Singing "What You Give Away" from the new album with Sheryl Crow, the pair also sang harmonies with Brooks & Dunn on their hit "Building Bridges."
"I've sung on every recorded version of that song," Gill said, noting he lent his vocals on songwriter Larry Willoughby's original version back in 1983 and with Nicolette Larson in 1985.
It's a trait Gill has worn with pride since his earliest days in the music business. Tallying his guest appearances with other artists would take several pages, and counting the stars who have guested on Gill's records is just as voluminous.
"These Days" quite literally adds a whole new chapter. While the quantity of guests is impressive, the quality is even more remarkable.
There's Crow, of course, the Del McCoury Band, Guy Clark, Rodney Crowell, Gretchen Wilson, Bonnie Raitt, Diana Krall, Leann Rimes, Alison Krauss and Dan Tyminski and even Gill's daughter, Jenny Gill.
Yet, Gill maintains the album's growth and artistic guest list was wholly organic.
"This isn't a record of duets," he said. "A duet is where both people sing separately. This is me trying to be creative. What happened occurred pretty honestly. It was mostly just who happened to be on the other end of the phone."
Still, Gill said it took a certain touch between himself and co-producer John Hobbs to find the right matches for the songs.
"I couldn't imagine doing 'Faint of Heart' with Del McCoury," Gill said of the torchy lounge ballad he sings with Krall.
Gill had written intensely in 2005, producing several albums' worth of material. Yet the recording process began at a leisurely pace.
"I wanted to do a song a day, so we could spend time with each one," he said. Soon he found himself with three albums' worth of music. Inspired by a Beatles poster citing the release dates of all their albums hanging in Nashville's Blackbird Studio where he was recording, Gill realized how prolific they were releasing three albums of new material in less than a year.
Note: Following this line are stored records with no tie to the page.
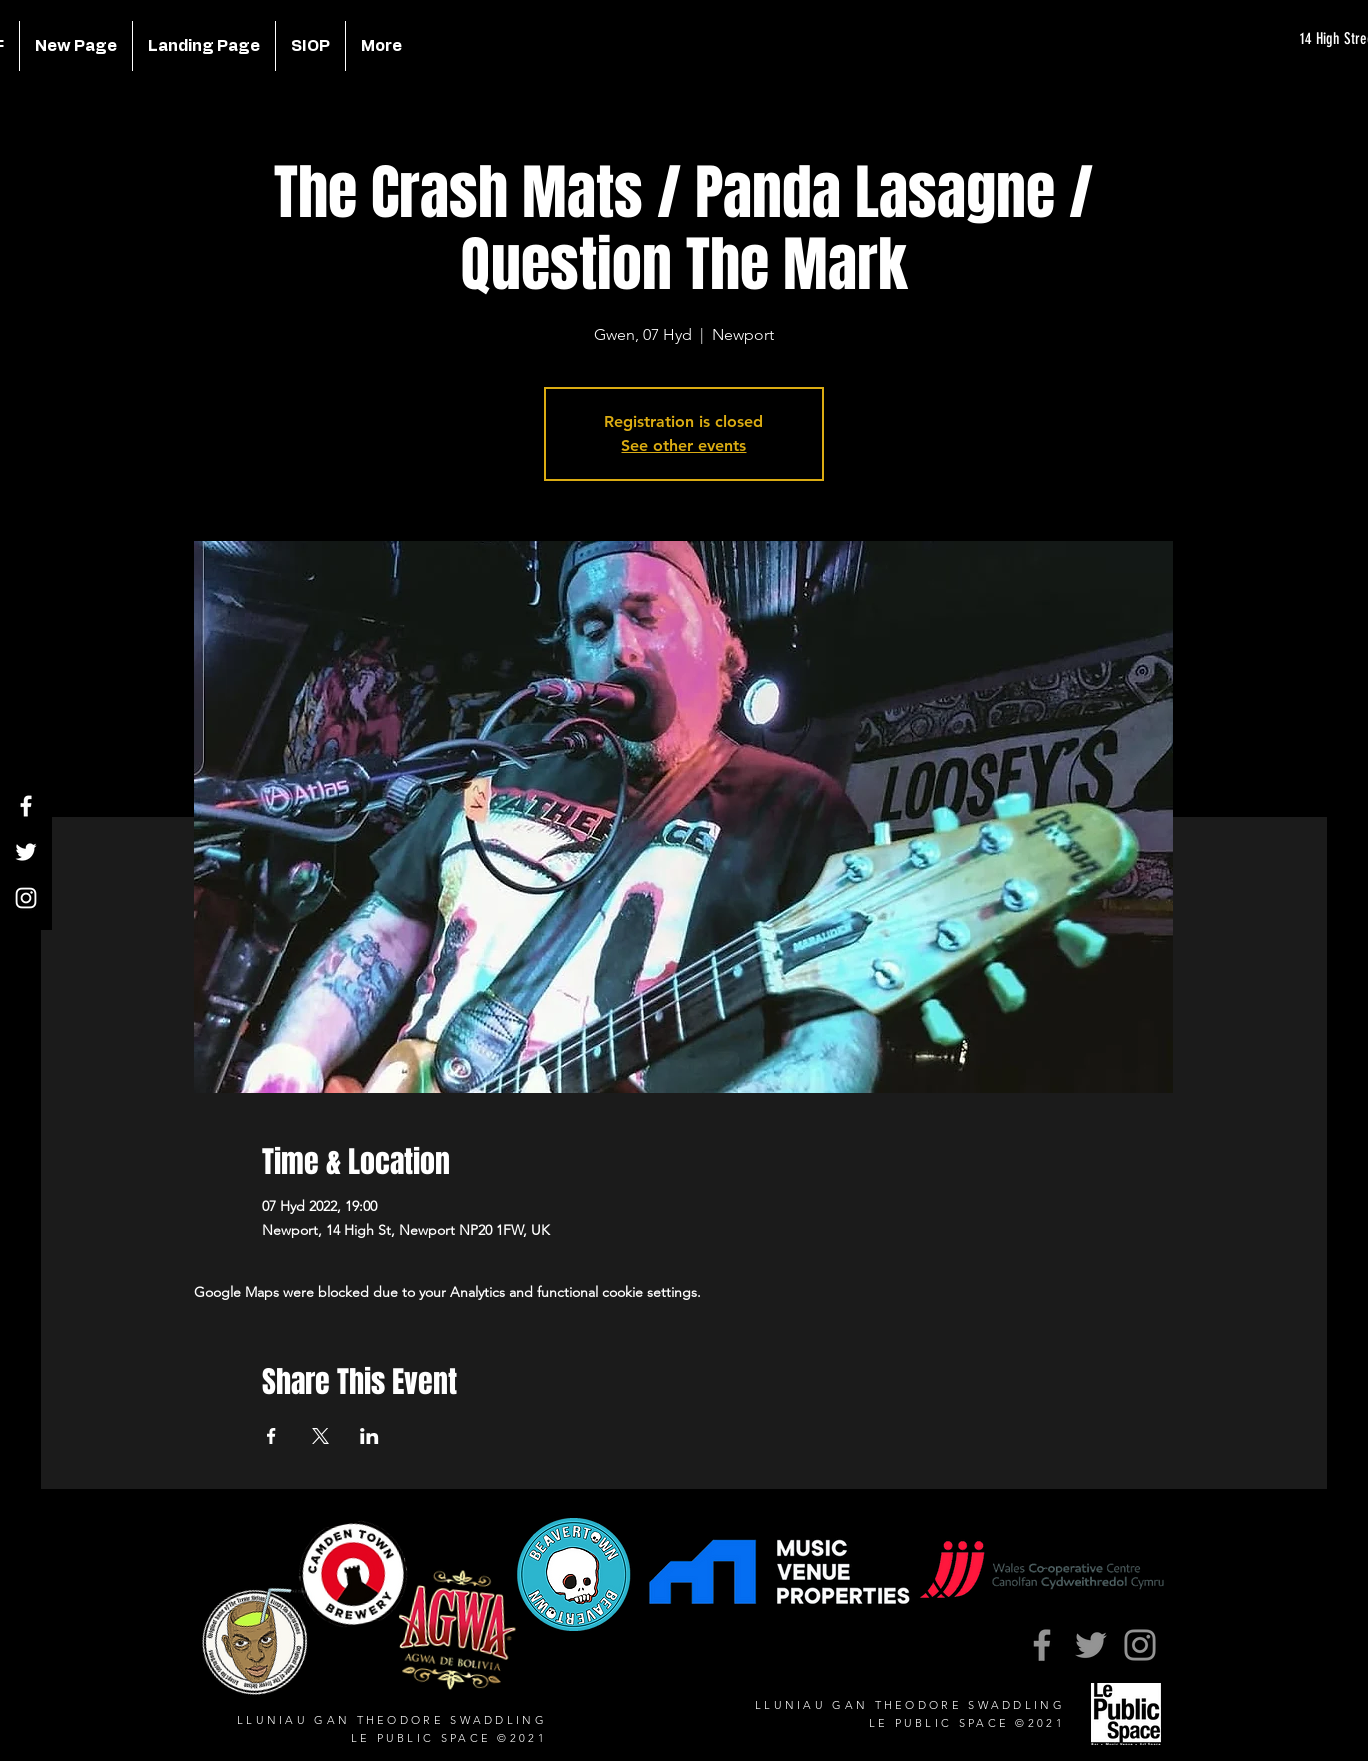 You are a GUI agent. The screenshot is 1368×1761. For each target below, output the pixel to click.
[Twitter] (26, 852)
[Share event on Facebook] (271, 1436)
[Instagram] (26, 898)
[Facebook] (26, 806)
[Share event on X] (320, 1436)
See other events (683, 445)
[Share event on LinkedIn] (369, 1436) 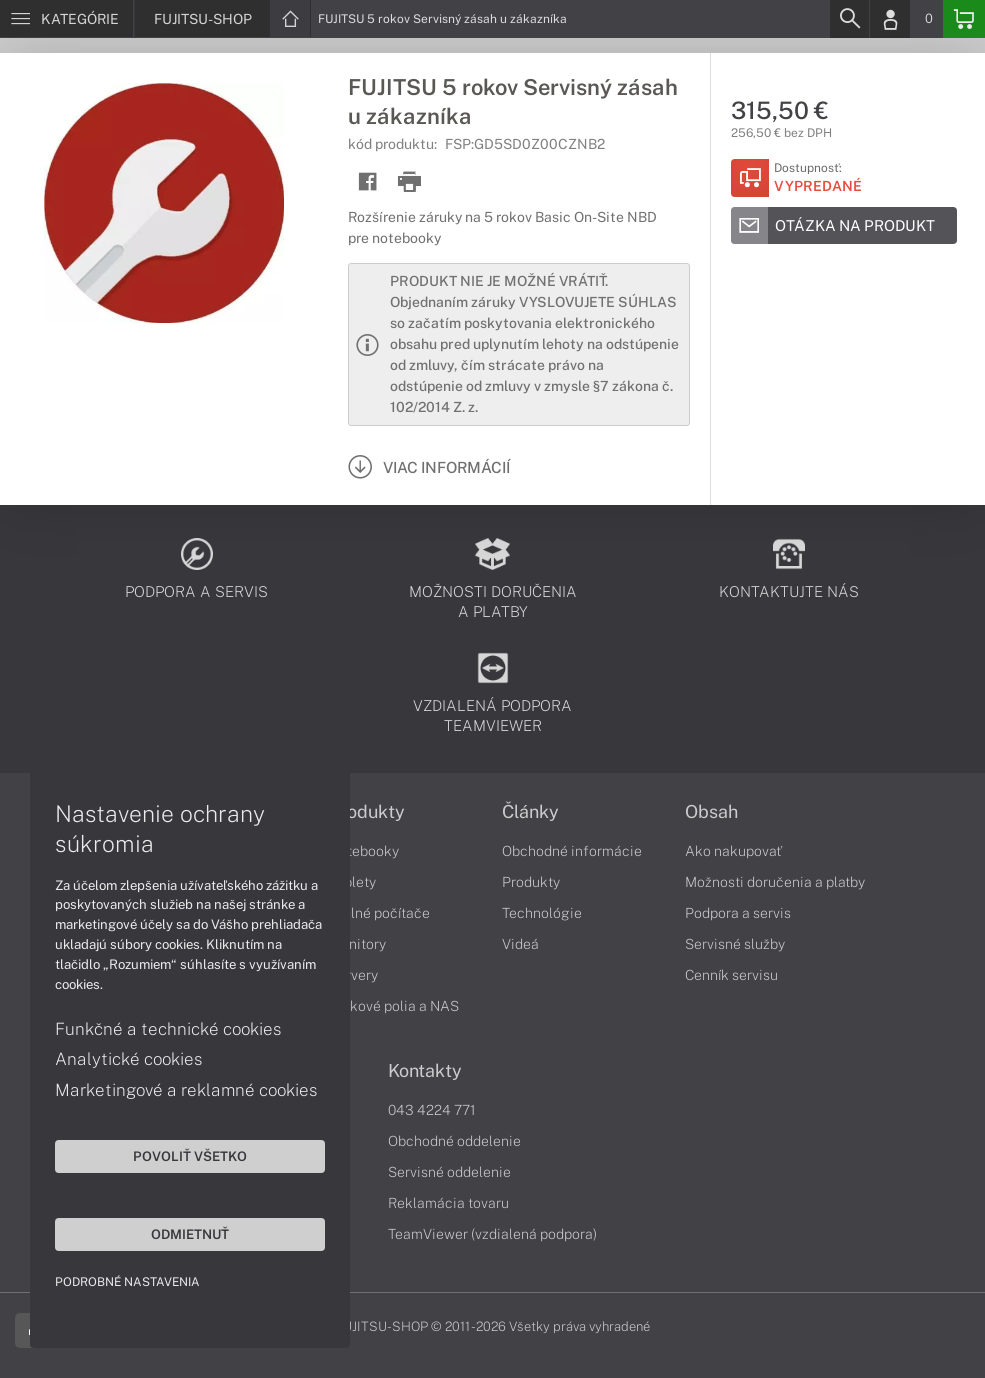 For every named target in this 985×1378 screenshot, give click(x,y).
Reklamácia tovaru (448, 1203)
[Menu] (66, 19)
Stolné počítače (379, 913)
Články (530, 812)
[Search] (849, 19)
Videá (520, 944)
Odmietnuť (190, 1234)
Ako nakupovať (733, 851)
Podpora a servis (738, 913)
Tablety (352, 882)
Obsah (711, 812)
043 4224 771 (432, 1110)
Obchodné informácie (572, 851)
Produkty (367, 812)
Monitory (357, 944)
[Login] (890, 19)
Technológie (542, 913)
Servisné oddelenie (449, 1172)
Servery (353, 975)
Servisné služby (735, 944)
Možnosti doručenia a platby (775, 882)
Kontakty (425, 1071)
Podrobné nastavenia (127, 1282)
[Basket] (964, 19)
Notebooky (364, 851)
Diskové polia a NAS (394, 1006)
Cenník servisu (731, 975)
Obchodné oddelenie (454, 1141)
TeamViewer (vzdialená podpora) (492, 1234)
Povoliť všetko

Yet, rather than releasing three separate records, Universal Music Group exec Luke Lewis urged Gill to record a fourth album steeped in Gill's love for acoustic music.
"I had no intent of doing a box set," Gill said. "I told the record company I had three unique records, why don't we stagger them. They were thinking outside the box a bit and said, 'Why don't you record a bluegrassy record and we'll do it as a box set. It wasn't like a 'Hey, watch me, look at what I am doing' thing; it just unfolded that way."
Gill plays down the album as something of a watershed for country music, yet a solo artist has never released a four-album project of all-new, self-written material. Even the Nitty Gritty Dirt Band's landmark 1972 album "Will the Circle Be Unbroken," which for the first time merged traditional country artists with country rock, was a three-album set.
"Did 'Circle' change things? Yeah, in many ways, but it wasn't new material," Gill said. "(Willie Nelson's 1975 album) 'Red Headed Stranger' achieved a level of greatness that may never be matched. I can't worry about that right now. I'm very proud of what we've done here, and only time will tell."